Recent findings from cybersecurity firm Mandiant reveal significant zero-day vulnerabilities in Windows Installers associated with Atera’s remote monitoring and management software. These vulnerabilities could potentially be exploited to initiate privilege escalation attacks against affected systems.
Identified on February 28, 2023, these vulnerabilities have been allocated the identifiers CVE-2023-26077 and CVE-2023-26078. Atera addressed these flaws in subsequent updates—versions 1.8.3.7 and 1.8.4.9—released on April 17 and June 26, 2023, respectively.
Andrew Oliveau, a security researcher at Mandiant, emphasized the risks associated with executing operations from an NT AUTHORITY\SYSTEM context. He noted that attack vectors can emerge from misconfigured Custom Actions that are run with these escalated permissions. If exploited, attackers could utilize these vectors to perform local privilege escalation attacks within the system.
The effective manipulation of these vulnerabilities could lead to the execution of arbitrary code with elevated privileges. Central to the identified flaws is the MSI installer’s repair functionality, which could potentially trigger operations from an NT AUTHORITY\SYSTEM context, even when initiated by standard user accounts.

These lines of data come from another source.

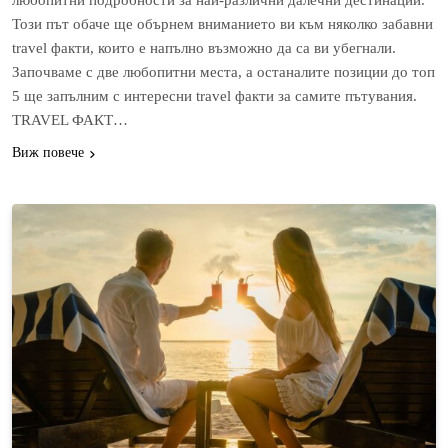
Този път обаче ще обърнем вниманието ви към няколко забавни
travel факти, които е напълно възможно да са ви убегнали.
Започваме с две любопитни места, а останалите позиции до топ
5 ще запълним с интересни travel факти за самите пътувания.
TRAVEL ФАКТ…
Виж повече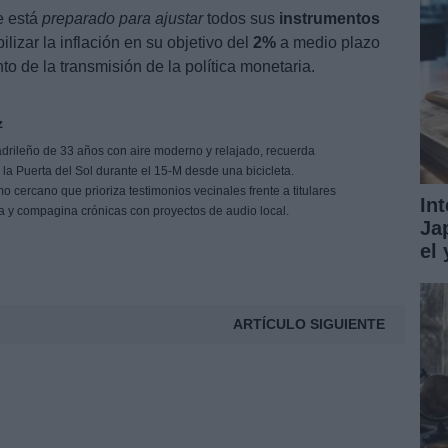
e está
preparado para ajustar
todos sus
instrumentos
ilizar la inflación en su objetivo del
2%
a medio plazo
o de la transmisión de la política monetaria.
z
drileño de 33 años con aire moderno y relajado, recuerda
e la Puerta del Sol durante el 15-M desde una bicicleta.
 cercano que prioriza testimonios vecinales frente a titulares
In
ña y compagina crónicas con proyectos de audio local.
Ja
el
ARTÍCULO SIGUIENTE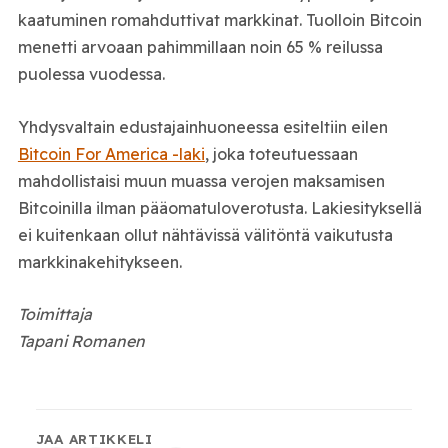
kaatuminen romahduttivat markkinat. Tuolloin Bitcoin
menetti arvoaan pahimmillaan noin 65 % reilussa
puolessa vuodessa.
Yhdysvaltain edustajainhuoneessa esiteltiin eilen
Bitcoin For America -laki
, joka toteutuessaan
mahdollistaisi muun muassa verojen maksamisen
Bitcoinilla ilman pääomatuloverotusta. Lakiesityksellä
ei kuitenkaan ollut nähtävissä välitöntä vaikutusta
markkinakehitykseen.
Toimittaja
Tapani Romanen
JAA ARTIKKELI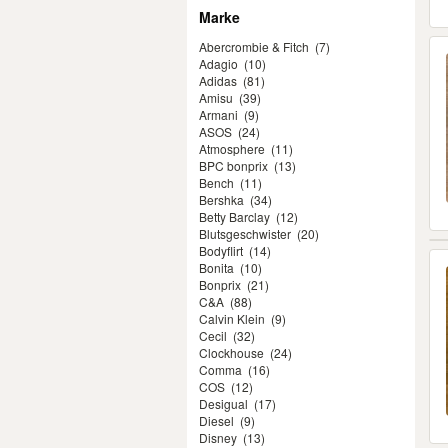
Marke
Abercrombie & Fitch
(7)
Adagio
(10)
Adidas
(81)
Amisu
(39)
Armani
(9)
ASOS
(24)
Atmosphere
(11)
BPC bonprix
(13)
Bench
(11)
Bershka
(34)
Betty Barclay
(12)
Blutsgeschwister
(20)
Bodyflirt
(14)
Bonita
(10)
Bonprix
(21)
C&A
(88)
Calvin Klein
(9)
Cecil
(32)
Clockhouse
(24)
Comma
(16)
COS
(12)
Desigual
(17)
Diesel
(9)
Disney
(13)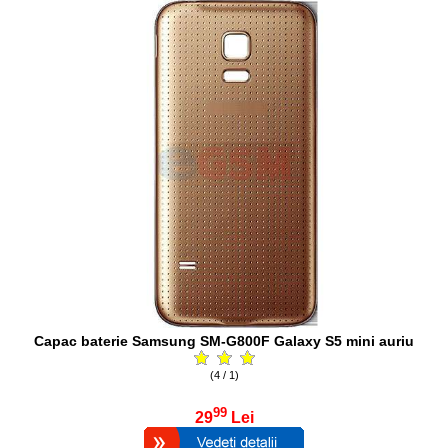
Capac baterie Samsung SM-G800F Galaxy S5 mini auriu
(4 / 1)
99
29
Lei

Atera Agent has been flagged as vulnerable to local privilege escalation attacks facilitated by DLL hijacking (CVE-2023-26077). This could enable attackers to gain a Command Prompt with NT AUTHORITY\SYSTEM permissions, thereby further compromising the system’s integrity.
The second vulnerability, CVE-2023-26078, relates to the execution of system commands that activate the Windows Console Host (conhost.exe) as a child process. This issue can create a command window that, if executed with elevated privileges, provides an attack vector for local privilege escalation.
According to Oliveau, misconfigurations in Custom Actions are often easy to identify and exploit, highlighting serious security challenges for organizations. He stressed the importance of rigorous reviews by software developers of their Custom Actions to mitigate the risk of attackers hijacking NT AUTHORITY\SYSTEM operations triggered during MSI repairs.
This disclosure coincides with Kaspersky’s recent insights into another severe privilege escalation flaw in Windows, identified as CVE-2023-23397, which previously had a high CVSS score of 9.8. An exploit for this vulnerability has already been actively utilized in the wild, particularly leveraging specially crafted Outlook tasks and calendar events to target various sectors.
Evidence suggests that attackers, including nation-state actors, have exploited this bug against governmental and critical infrastructure entities in regions such as Jordan, Poland, Romania, Turkey, and Ukraine. This incident underscores the persistent threat posed by sophisticated attacks leveraging known vulnerabilities.